__WHAT YOU ARE ASKED TO DO__.
Reproduce exactly the lines from the one that holds "unable to restore from a backup." through the last line of the entries, both ends included, but not the pictures.

__ENTRIES SHOWN__.
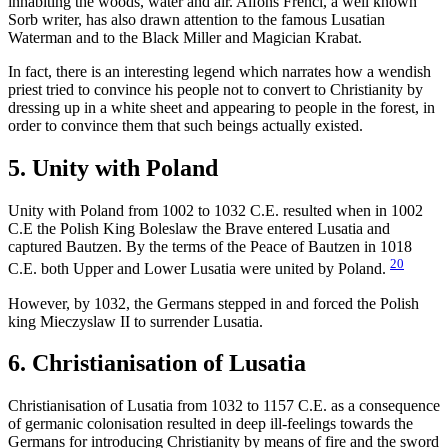
inhabiting the woods, water and air. Alfons Frencl, a well known
Sorb writer, has also drawn attention to the famous Lusatian
Waterman and to the Black Miller and Magician Krabat.
In fact, there is an interesting legend which narrates how a wendish
priest tried to convince his people not to convert to Christianity by
dressing up in a white sheet and appearing to people in the forest, in
order to convince them that such beings actually existed.
5. Unity with Poland
Unity with Poland from 1002 to 1032 C.E. resulted when in 1002
C.E the Polish King Boleslaw the Brave entered Lusatia and
captured Bautzen. By the terms of the Peace of Bautzen in 1018
20
C.E. both Upper and Lower Lusatia were united by Poland.
However, by 1032, the Germans stepped in and forced the Polish
king Mieczyslaw II to surrender Lusatia.
6. Christianisation of Lusatia
Christianisation of Lusatia from 1032 to 1157 C.E. as a consequence
of germanic colonisation resulted in deep ill-feelings towards the
Germans for introducing Christianity by means of fire and the sword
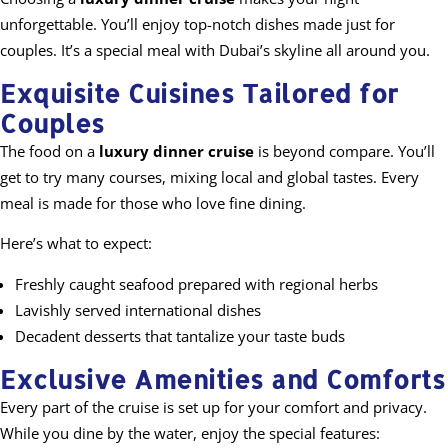
unforgettable. You’ll enjoy top-notch dishes made just for
couples. It’s a special meal with Dubai’s skyline all around you.
Exquisite Cuisines Tailored for
Couples
The food on a
luxury dinner cruise
is beyond compare. You’ll
get to try many courses, mixing local and global tastes. Every
meal is made for those who love fine dining.
Here’s what to expect:
Freshly caught seafood prepared with regional herbs
Lavishly served international dishes
Decadent desserts that tantalize your taste buds
Exclusive Amenities and Comforts
Every part of the cruise is set up for your comfort and privacy.
While you dine by the water, enjoy the special features:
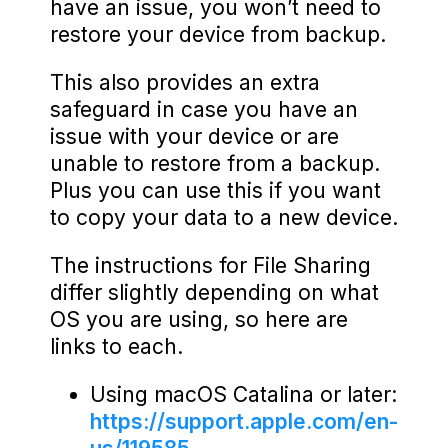
have an issue, you won’t need to
restore your device from backup.
This also provides an extra
safeguard in case you have an
issue with your device or are
unable to restore from a backup.
Plus you can use this if you want
to copy your data to a new device.
The instructions for File Sharing
differ slightly depending on what
OS you are using, so here are
links to each.
Using macOS Catalina or later:
https://support.apple.com/en-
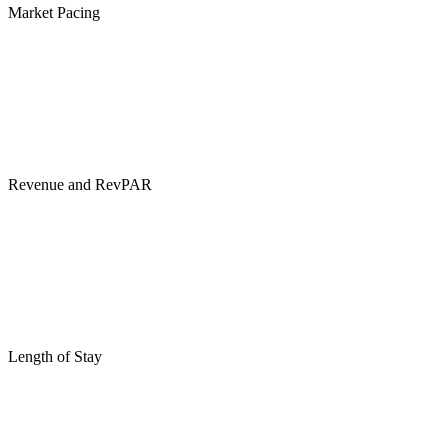
Market Pacing
Revenue and RevPAR
Length of Stay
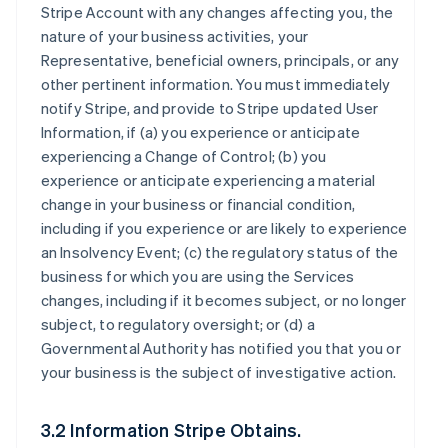
Stripe Account with any changes affecting you, the
nature of your business activities, your
Representative, beneficial owners, principals, or any
other pertinent information. You must immediately
notify Stripe, and provide to Stripe updated User
Information, if (a) you experience or anticipate
experiencing a Change of Control; (b) you
experience or anticipate experiencing a material
change in your business or financial condition,
including if you experience or are likely to experience
an Insolvency Event; (c) the regulatory status of the
business for which you are using the Services
changes, including if it becomes subject, or no longer
subject, to regulatory oversight; or (d) a
Governmental Authority has notified you that you or
your business is the subject of investigative action.
3.2 Information Stripe Obtains.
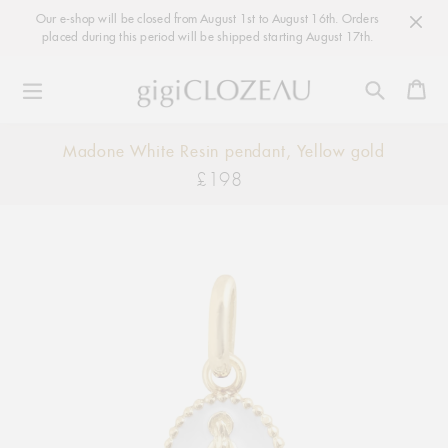
Our e-shop will be closed from August 1st to August 16th. Orders
placed during this period will be shipped starting August 17th.
Ca
Skip
Madone White Resin pendant, Yellow gold
to
£198
Regular
content
price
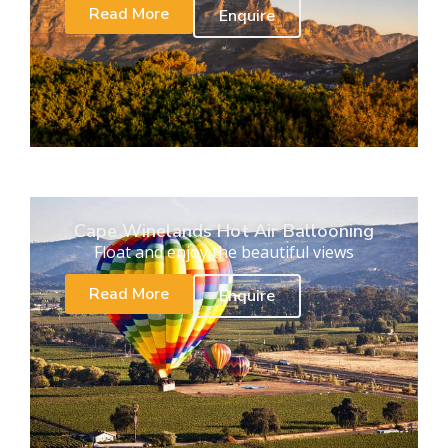
Read More
Enquire
Cape Winelands Hot Air Ballooning
Float and enjoy the beautiful views
Read More
Enquire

__EXERCISE RESPONSE__.
unable to restore from a backup.
Plus you can use this if you want
to copy your data to a new device.
The instructions for File Sharing
differ slightly depending on what
OS you are using, so here are
links to each.
Using macOS Catalina or later:
https://support.apple.com/en-
Market Pacing
Revenue and RevPAR
Length of Stay
Stripe Account with any changes affecting you, the
nature of your business activities, your
Representative, beneficial owners, principals, or any
other pertinent information. You must immediately
notify Stripe, and provide to Stripe updated User
Information, if (a) you experience or anticipate
experiencing a Change of Control; (b) you
experience or anticipate experiencing a material
change in your business or financial condition,
including if you experience or are likely to experience
an Insolvency Event; (c) the regulatory status of the
business for which you are using the Services
changes, including if it becomes subject, or no longer
subject, to regulatory oversight; or (d) a
Governmental Authority has notified you that you or
your business is the subject of investigative action.
3.2 Information Stripe Obtains.
Our e-shop will be closed from August 1st to August 16th. Orders
placed during this period will be shipped starting August 17th.
Ca
Skip
Madone White Resin pendant, Yellow gold
to
£198
Regular
content
price
Read More
Enquire
Cape Winelands Hot Air Ballooning
Float and enjoy the beautiful views
Read More
Enquire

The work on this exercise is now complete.